Task statement: Please set down each of the lines below once more, exactly, omitting all pictures.

Information shown:
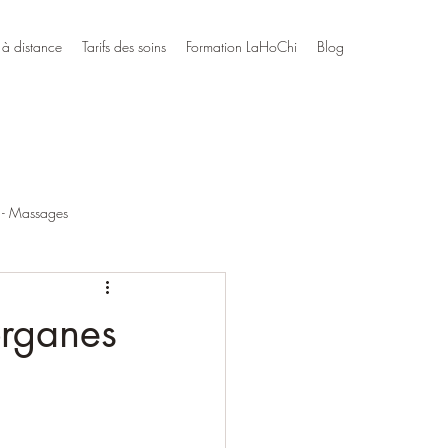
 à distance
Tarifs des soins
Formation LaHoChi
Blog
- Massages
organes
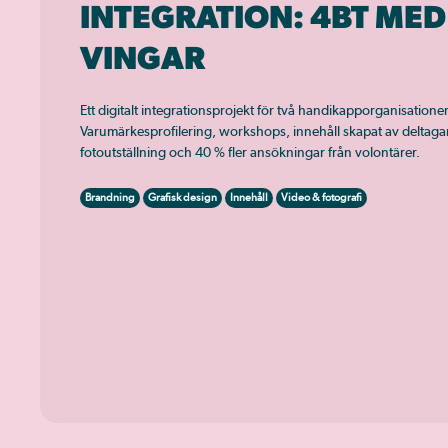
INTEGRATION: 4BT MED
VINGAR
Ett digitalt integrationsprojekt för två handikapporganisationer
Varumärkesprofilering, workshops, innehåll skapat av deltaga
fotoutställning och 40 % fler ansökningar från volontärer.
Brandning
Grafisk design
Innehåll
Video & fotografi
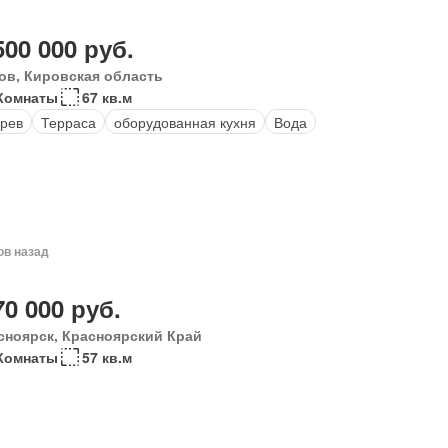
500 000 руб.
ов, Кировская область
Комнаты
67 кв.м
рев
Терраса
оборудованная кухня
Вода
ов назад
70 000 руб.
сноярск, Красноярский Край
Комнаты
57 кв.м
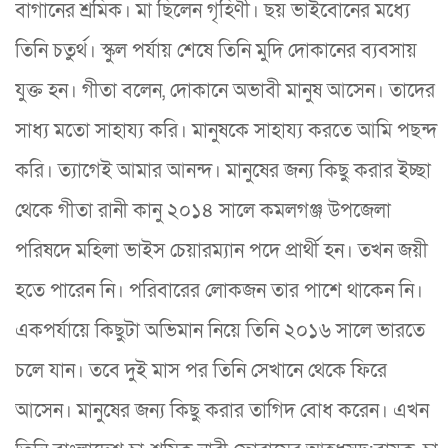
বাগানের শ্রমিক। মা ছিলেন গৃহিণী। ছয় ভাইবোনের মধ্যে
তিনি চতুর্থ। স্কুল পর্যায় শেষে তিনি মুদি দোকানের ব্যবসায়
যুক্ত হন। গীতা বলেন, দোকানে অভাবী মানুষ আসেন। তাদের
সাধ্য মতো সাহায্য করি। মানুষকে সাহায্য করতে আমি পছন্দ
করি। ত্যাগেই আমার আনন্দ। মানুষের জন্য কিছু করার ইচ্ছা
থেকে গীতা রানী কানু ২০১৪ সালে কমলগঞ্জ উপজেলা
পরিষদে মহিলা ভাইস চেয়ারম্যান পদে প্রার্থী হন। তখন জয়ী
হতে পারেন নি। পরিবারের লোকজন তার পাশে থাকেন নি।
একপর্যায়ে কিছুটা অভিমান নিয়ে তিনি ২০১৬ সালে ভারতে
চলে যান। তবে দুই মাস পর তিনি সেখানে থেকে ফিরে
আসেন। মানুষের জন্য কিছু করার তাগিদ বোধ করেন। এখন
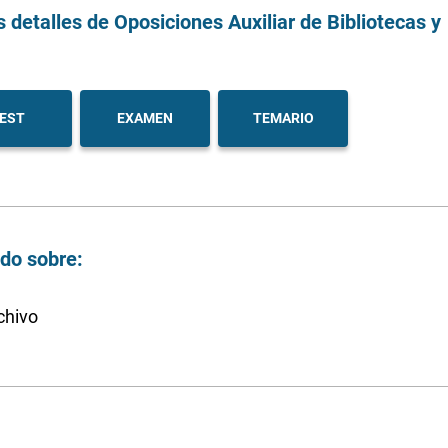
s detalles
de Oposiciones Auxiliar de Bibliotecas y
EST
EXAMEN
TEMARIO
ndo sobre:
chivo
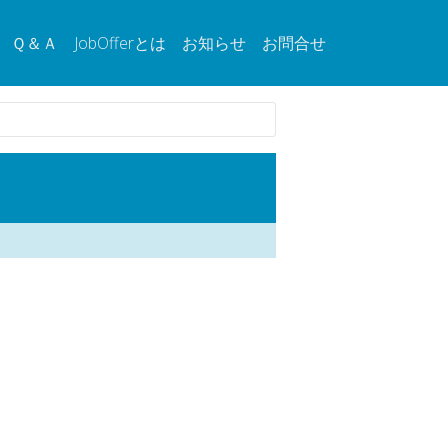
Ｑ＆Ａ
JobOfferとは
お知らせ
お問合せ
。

Task solution:
 à distance
Tarifs des soins
Formation LaHoChi
Blog
- Massages
organes
INTEGRATION: 4BT MED
VINGAR
Ett digitalt integrationsprojekt för två handikapporganisationer
Varumärkesprofilering, workshops, innehåll skapat av deltaga
fotoutställning och 40 % fler ansökningar från volontärer.
Brandning
Grafisk design
Innehåll
Video & fotografi
500 000 руб.
ов, Кировская область
Комнаты
67 кв.м
рев
Терраса
оборудованная кухня
Вода
ов назад
70 000 руб.
сноярск, Красноярский Край
Комнаты
57 кв.м
বাগানের শ্রমিক। মা ছিলেন গৃহিণী। ছয় ভাইবোনের মধ্যে
তিনি চতুর্থ। স্কুল পর্যায় শেষে তিনি মুদি দোকানের ব্যবসায়
যুক্ত হন। গীতা বলেন, দোকানে অভাবী মানুষ আসেন। তাদের
সাধ্য মতো সাহায্য করি। মানুষকে সাহায্য করতে আমি পছন্দ
করি। ত্যাগেই আমার আনন্দ। মানুষের জন্য কিছু করার ইচ্ছা
থেকে গীতা রানী কানু ২০১৪ সালে কমলগঞ্জ উপজেলা
পরিষদে মহিলা ভাইস চেয়ারম্যান পদে প্রার্থী হন। তখন জয়ী
হতে পারেন নি। পরিবারের লোকজন তার পাশে থাকেন নি।
একপর্যায়ে কিছুটা অভিমান নিয়ে তিনি ২০১৬ সালে ভারতে
চলে যান। তবে দুই মাস পর তিনি সেখানে থেকে ফিরে
আসেন। মানুষের জন্য কিছু করার তাগিদ বোধ করেন। এখন
s detalles
de Oposiciones Auxiliar de Bibliotecas y
EST
EXAMEN
TEMARIO
ndo sobre:
chivo
Ｑ＆Ａ
JobOfferとは
お知らせ
お問合せ
。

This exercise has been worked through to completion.